Variable's memory size in Python [duplicate]

I am writing Python code to do some big number calculation, and have serious concern about the memory used in the calculation.

Thus, I want to count every bit of each variable.

For example, I have a variable x, which is a big number, and want to count the number of bits for representing x.

The following code is obviously useless:

x=2**1000
len(x)

Thus, I turn to use the following code:

x=2**1000
len(repr(x))

The variable x is (in decimal) is:

10715086071862673209484250490600018105614048117055336074437503883703510511249361224931983788156958581275946729175531468251871452856923140435984577574698574803934567774824230985421074605062371141877954182153046474983581941267398767559165543946077062914571196477686542167660429831652624386837205668069376

but the above code returns 303

The above long long sequence is of length 302, and so I believe that 303 should be related to the string length only.

So, here comes my original question:

How can I know the memory size of variable x?

One more thing; in C/C++ language, if I define

int z=1;

This means that there are 4 bytes= 32 bits allocated for z, and the bits are arranged as 00..001(31 0's and one 1).

Here, my variable x is huge, I don't know whether it follows the same memory allocation rule?


Solution 1:

Use sys.getsizeof to get the size of an object, in bytes.

>>> from sys import getsizeof
>>> a = 42
>>> getsizeof(a)
12
>>> a = 2**1000
>>> getsizeof(a)
146
>>>

Note that the size and layout of an object is purely implementation-specific. CPython, for example, may use totally different internal data structures than IronPython.
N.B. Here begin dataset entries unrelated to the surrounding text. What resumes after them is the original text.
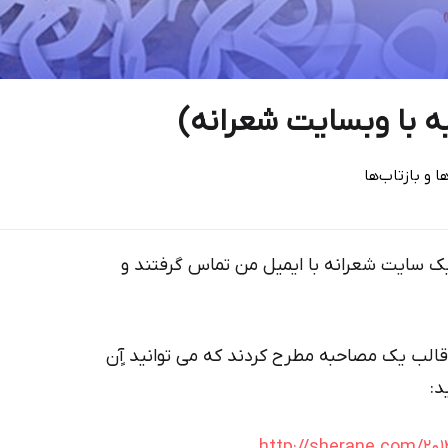
ه با وبسایت شعرانه)
 و بازتاب‌ها
 سایت شعرانه با ایمیل من تماس گرفتند و
الب یک مصاحبه مطرح کردند که می توانید آٍن
د:
http://sherane.com/201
So the size of an object may vary from implementation to implementation.

Solution 2:

Regarding the internal structure of a Python long, check sys.int_info (or sys.long_info for Python 2.7).

>>> import sys
>>> sys.int_info
sys.int_info(bits_per_digit=30, sizeof_digit=4)
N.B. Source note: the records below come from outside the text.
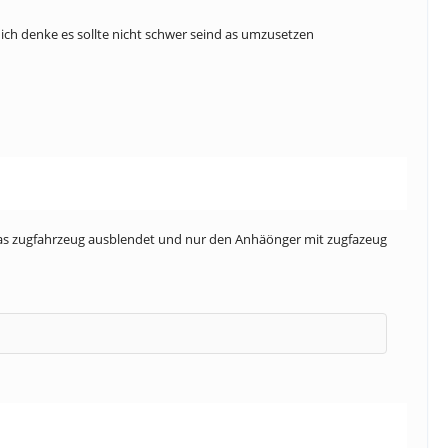
ich denke es sollte nicht schwer seind as umzusetzen
as zugfahrzeug ausblendet und nur den Anhäönger mit zugfazeug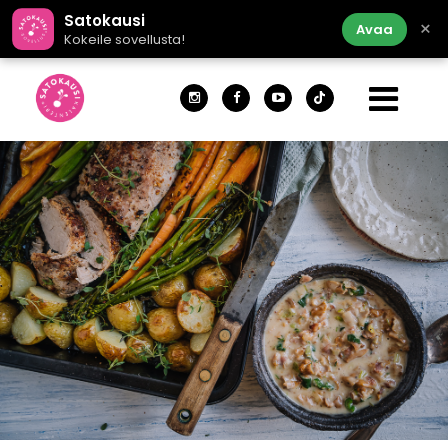
Satokausi
×
Avaa
Kokeile sovellusta!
Python either stores 30 bits into 4 bytes (most 64-bit systems) or 15 bits into 2 bytes (most 32-bit systems). Comparing the actual memory usage with calculated values, I get

>>> import math, sys
>>> a=0
>>> sys.getsizeof(a)
24
>>> a=2**100
>>> sys.getsizeof(a)
40
>>> a=2**1000
>>> sys.getsizeof(a)
160
>>> 24+4*math.ceil(100/30)
40
>>> 24+4*math.ceil(1000/30)
160

There are 24 bytes of overhead for 0 since no bits are stored. The memory requirements for larger values matches the calculated values.

If your numbers are so large that you are concerned about the 6.25% unused bits, you should probably look at the gmpy2 library. The internal representation uses all available bits and computations are significantly faster for large values (say, greater than 100 digits).